- [TASK DETAILS]:
Output the records exactly. Include every line.

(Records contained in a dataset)

──────

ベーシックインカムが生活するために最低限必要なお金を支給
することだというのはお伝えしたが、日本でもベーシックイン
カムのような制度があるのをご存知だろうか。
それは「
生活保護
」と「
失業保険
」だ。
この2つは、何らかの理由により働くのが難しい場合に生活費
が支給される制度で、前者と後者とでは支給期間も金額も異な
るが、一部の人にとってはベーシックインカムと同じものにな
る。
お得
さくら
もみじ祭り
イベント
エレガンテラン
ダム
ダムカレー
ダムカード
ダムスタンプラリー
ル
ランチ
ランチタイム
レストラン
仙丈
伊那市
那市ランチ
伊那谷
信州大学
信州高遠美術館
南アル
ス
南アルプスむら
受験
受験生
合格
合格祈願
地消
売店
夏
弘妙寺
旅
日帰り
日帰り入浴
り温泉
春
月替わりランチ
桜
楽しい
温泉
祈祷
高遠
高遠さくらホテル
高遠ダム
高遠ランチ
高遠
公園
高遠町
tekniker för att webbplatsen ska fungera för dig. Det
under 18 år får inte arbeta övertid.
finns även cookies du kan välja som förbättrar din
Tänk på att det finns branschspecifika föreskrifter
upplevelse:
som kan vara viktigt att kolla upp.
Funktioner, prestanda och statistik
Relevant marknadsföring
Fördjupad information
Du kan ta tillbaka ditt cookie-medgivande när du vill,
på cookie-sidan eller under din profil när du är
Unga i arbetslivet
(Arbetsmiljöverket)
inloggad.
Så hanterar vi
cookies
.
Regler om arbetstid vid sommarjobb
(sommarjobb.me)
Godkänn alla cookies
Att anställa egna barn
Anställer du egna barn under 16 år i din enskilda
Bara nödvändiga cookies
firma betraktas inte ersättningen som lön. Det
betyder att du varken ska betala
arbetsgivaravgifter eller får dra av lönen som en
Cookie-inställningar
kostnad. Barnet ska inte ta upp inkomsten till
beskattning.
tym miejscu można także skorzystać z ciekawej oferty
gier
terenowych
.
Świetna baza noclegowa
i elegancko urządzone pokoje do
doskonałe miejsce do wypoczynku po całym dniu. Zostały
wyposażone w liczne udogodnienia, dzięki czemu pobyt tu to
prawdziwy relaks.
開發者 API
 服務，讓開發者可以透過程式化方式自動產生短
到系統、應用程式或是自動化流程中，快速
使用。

──────

- [COMPLETED TASK]:
ベーシックインカムが生活するために最低限必要なお金を支給
することだというのはお伝えしたが、日本でもベーシックイン
カムのような制度があるのをご存知だろうか。
それは「
生活保護
」と「
失業保険
」だ。
この2つは、何らかの理由により働くのが難しい場合に生活費
が支給される制度で、前者と後者とでは支給期間も金額も異な
るが、一部の人にとってはベーシックインカムと同じものにな
る。
お得
さくら
もみじ祭り
イベント
エレガンテラン
ダム
ダムカレー
ダムカード
ダムスタンプラリー
ル
ランチ
ランチタイム
レストラン
仙丈
伊那市
那市ランチ
伊那谷
信州大学
信州高遠美術館
南アル
ス
南アルプスむら
受験
受験生
合格
合格祈願
地消
売店
夏
弘妙寺
旅
日帰り
日帰り入浴
り温泉
春
月替わりランチ
桜
楽しい
温泉
祈祷
高遠
高遠さくらホテル
高遠ダム
高遠ランチ
高遠
公園
高遠町
tekniker för att webbplatsen ska fungera för dig. Det
under 18 år får inte arbeta övertid.
finns även cookies du kan välja som förbättrar din
Tänk på att det finns branschspecifika föreskrifter
upplevelse:
som kan vara viktigt att kolla upp.
Funktioner, prestanda och statistik
Relevant marknadsföring
Fördjupad information
Du kan ta tillbaka ditt cookie-medgivande när du vill,
på cookie-sidan eller under din profil när du är
Unga i arbetslivet
(Arbetsmiljöverket)
inloggad.
Så hanterar vi
cookies
.
Regler om arbetstid vid sommarjobb
(sommarjobb.me)
Godkänn alla cookies
Att anställa egna barn
Anställer du egna barn under 16 år i din enskilda
Bara nödvändiga cookies
firma betraktas inte ersättningen som lön. Det
betyder att du varken ska betala
arbetsgivaravgifter eller får dra av lönen som en
Cookie-inställningar
kostnad. Barnet ska inte ta upp inkomsten till
beskattning.
tym miejscu można także skorzystać z ciekawej oferty
gier
terenowych
.
Świetna baza noclegowa
i elegancko urządzone pokoje do
doskonałe miejsce do wypoczynku po całym dniu. Zostały
wyposażone w liczne udogodnienia, dzięki czemu pobyt tu to
prawdziwy relaks.
開發者 API
 服務，讓開發者可以透過程式化方式自動產生短
到系統、應用程式或是自動化流程中，快速
使用。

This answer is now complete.